Claire Ly.

«Un silencio lleno de ternura; una ternura comparable con la de una madre que vela por su hijo mientras duerme»

Carla Vilallonga

Camboya, años 70. Comienza el genocidio por parte de los Jemeres Rojos. Claire Ly está en el punto de mira por ser considerada una intelectual. Su padre es fusilado. Después, su marido. Sus hermanos también.
Claire sobrevive junto a su hijo de tres años y al que está en su vientre desde hace ya meses. Es llevada a un campo de concentración. «¿Por qué yo?», es la pregunta que se hace mientras está en aquel terrorífico lugar. «¿Qué he hecho mal?». Pues en el budismo, religión en que fue educada, se cree en la ley del Karma, por la cual uno tiene lo que se merece. Incapaz de creer que fuera posible que hubiese hecho algo tan malo como para merecer que mataran a tantos familiares suyos, Ly rechazó esta ley. Sin embargo, siguió presentándose como una persona budista. Lo único que conocía del cristianismo era que su Dios, el de los occidentales, era malvado, pues permitía que los países pobres sufrieran por causa de los ricos.

Un día de 1977 se sintió especialmente orgullosa de haber sobrevivido al genocidio camboyano. Entonces se dirigió a ese Dios occidental: «Deberías aplaudirme porque he sobrevivido». Era la primera vez que no lo insultaba. Pero no hubo aplausos. Ni siquiera hubo ruido: un silencio extraño, dijo Ly, invadió la estancia donde se encontraba. El silencio de una presencia, pues tuvo la percepción de que había alguien en la habitación.
Ella habla de éste como su primer encuentro: «Algo cambió en mí. Mi infierno no se volvió un paraíso, pero de repente pude entender el sufrimiento de los demás: de los dos millones de muertos en mi país. Ya no me quedaba mirándome a mí, sino que miraba el dolor de los otros también. En el mal, Dios se hizo presencia». Se refirió a esta presencia como «un silencio lleno de ternura; una ternura comparable con la de una madre que vela por su hijo, que duerme».
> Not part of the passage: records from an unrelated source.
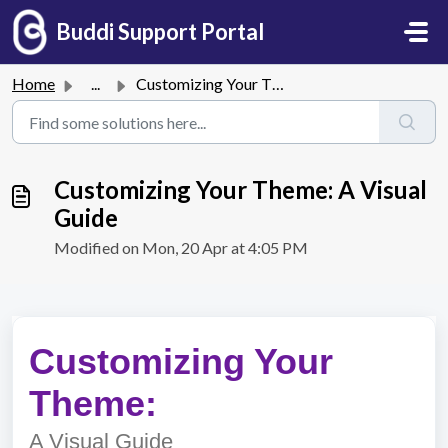
Skip to main content
Buddi Support Portal
Home
...
Customizing Your Theme: A Visual Guide
Customizing Your Theme: A Visual
Guide
Modified on Mon, 20 Apr at 4:05 PM
Customizing Your
Theme:
A Visual Guide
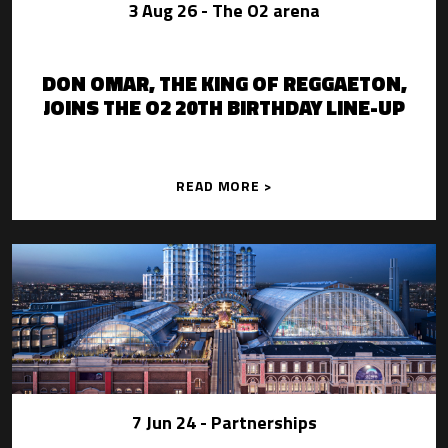
3 Aug 26
- The O2 arena
DON OMAR, THE KING OF REGGAETON,
JOINS THE O2 20TH BIRTHDAY LINE-UP
READ MORE >
7 Jun 24
- Partnerships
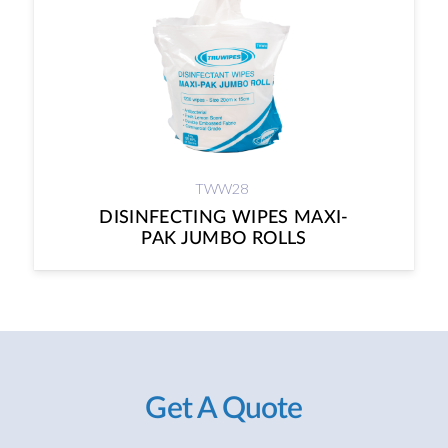
TWW28
DISINFECTING WIPES MAXI-
PAK JUMBO ROLLS
Get A Quote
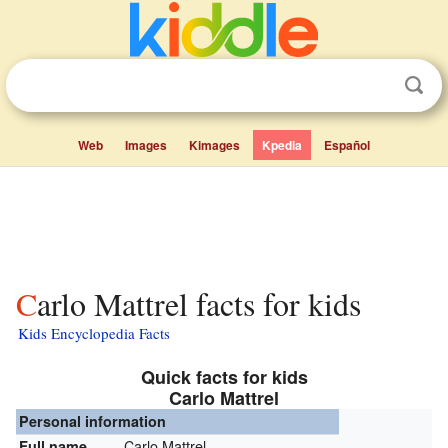
Web
Images
Kimages
Kpedia
Español
Carlo Mattrel facts for kids
Kids Encyclopedia Facts
Quick facts for kids
Carlo Mattrel
Personal information
Carlo Mattrel
Full name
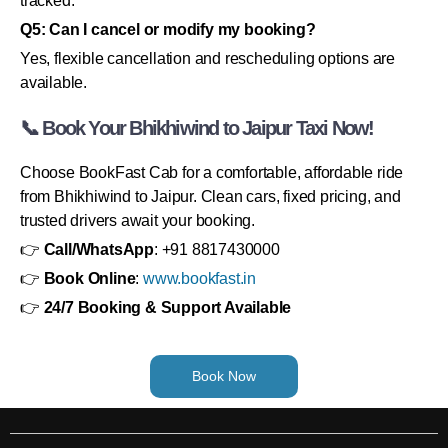
tracked.
Q5: Can I cancel or modify my booking?
Yes, flexible cancellation and rescheduling options are
available.
📞 Book Your Bhikhiwind to Jaipur Taxi Now!
Choose BookFast Cab for a comfortable, affordable ride
from Bhikhiwind to Jaipur. Clean cars, fixed pricing, and
trusted drivers await your booking.
👉
Call/WhatsApp
: +91 8817430000
👉
Book Online
:
www.bookfast.in
👉
24/7 Booking & Support Available
Book Now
En 1980, esta valiente mujer camboyana llega a Francia como refugiada política. El ser constante objeto de caridad de otros le hizo sentir un fuerte complejo de inferioridad en el país galo. Entonces conoció a unos protestantes católicos. Aquí entra la pequeña historia del padre Andrée.
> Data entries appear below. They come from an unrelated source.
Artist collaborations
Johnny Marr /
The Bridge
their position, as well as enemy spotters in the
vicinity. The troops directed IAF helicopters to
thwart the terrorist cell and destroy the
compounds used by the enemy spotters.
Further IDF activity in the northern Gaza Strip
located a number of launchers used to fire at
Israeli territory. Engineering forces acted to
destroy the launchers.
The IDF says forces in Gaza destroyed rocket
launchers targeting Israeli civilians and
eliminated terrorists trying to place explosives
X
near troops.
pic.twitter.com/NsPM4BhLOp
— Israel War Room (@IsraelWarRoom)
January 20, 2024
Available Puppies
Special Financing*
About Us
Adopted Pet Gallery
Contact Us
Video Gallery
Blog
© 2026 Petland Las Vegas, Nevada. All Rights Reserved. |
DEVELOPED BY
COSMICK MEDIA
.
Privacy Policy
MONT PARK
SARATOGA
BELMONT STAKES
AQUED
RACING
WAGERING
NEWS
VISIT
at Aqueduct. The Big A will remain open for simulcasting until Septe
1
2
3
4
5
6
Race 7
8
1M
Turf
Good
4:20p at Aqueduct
Los periódicos y revistas que no se vendían
En aquella comunidad había un guía: el padre Andrée, que, cuando Ly le pidió algo para leer, éste sólo le pudo ofrecer los periódicos y revistas que no se habían vendido cada día. El padre Andrée solía recortar de las publicaciones los textos que hacían referencia al cristianismo, por respeto a Ly. «Nunca hicieron proselitismo». Hasta que un día el padre Andrée no tuvo tiempo de recortar esos trozos y le pidió hacerlo a ella. Ly entonces quiso descubrir, conocer la fe de aquellos que la habían acogido. «Me llevé una gran sorpresa intelectual», afirmó; pues dio con la encíclica de Juan Pablo II acerca de la misericordia.
Ly enseguida pidió un Evangelio. Aquella novedad le siguió conquistando: «Jesús de Nazaret me sedujo con su humanidad: me dio, además, audacia para no temer a los franceses. Porque Jesús era un hombre libre, y su libertad no se la podía quitar nadie: ni su familia, ni el poder… Esto me dio el coraje de ser yo misma frente a los franceses».

«Vi que el lugar más humano era el lugar de Dios»
Tras este segundo encuentro que describió Ly, vino la narración del tercero. Sucedió que Ly se fue de excursión son sus amigos cristianos y que pidió ir a misa con ellos. «En un momento dado miré la Sagrada Forma. Fue como si Él me dijera: “Camino junto a ti desde hace tiempo, pero no has querido reconocerme”». Se lo dijo con una ternura tal, dijo la periodista camboyana, que ella sintió que Dios le daba la libertad para decir sí o no. «Decidí decir sí. Vi que el lugar más humano era el lugar de Dios».

Ly declaró, asimismo, que ve cómo el Señor ha querido mezclar en ella dos culturas: la de su Camboya natal, budista, y la cristiana que encontró en Francia: «El espíritu de Cristo ha permitido que dos espiritualidades se encuentren en mi debilidad de mujer, para construir juntos una nueva humanidad». Concluyó diciendo que «lo que hiere al hombre, hiere también al Dios de Jesucristo», y que la marca, cicatriz que ha dejado en ella la experiencia del genocidio de Camboya la identifica con las marcas, también para siempre, de Cristo por la cruz.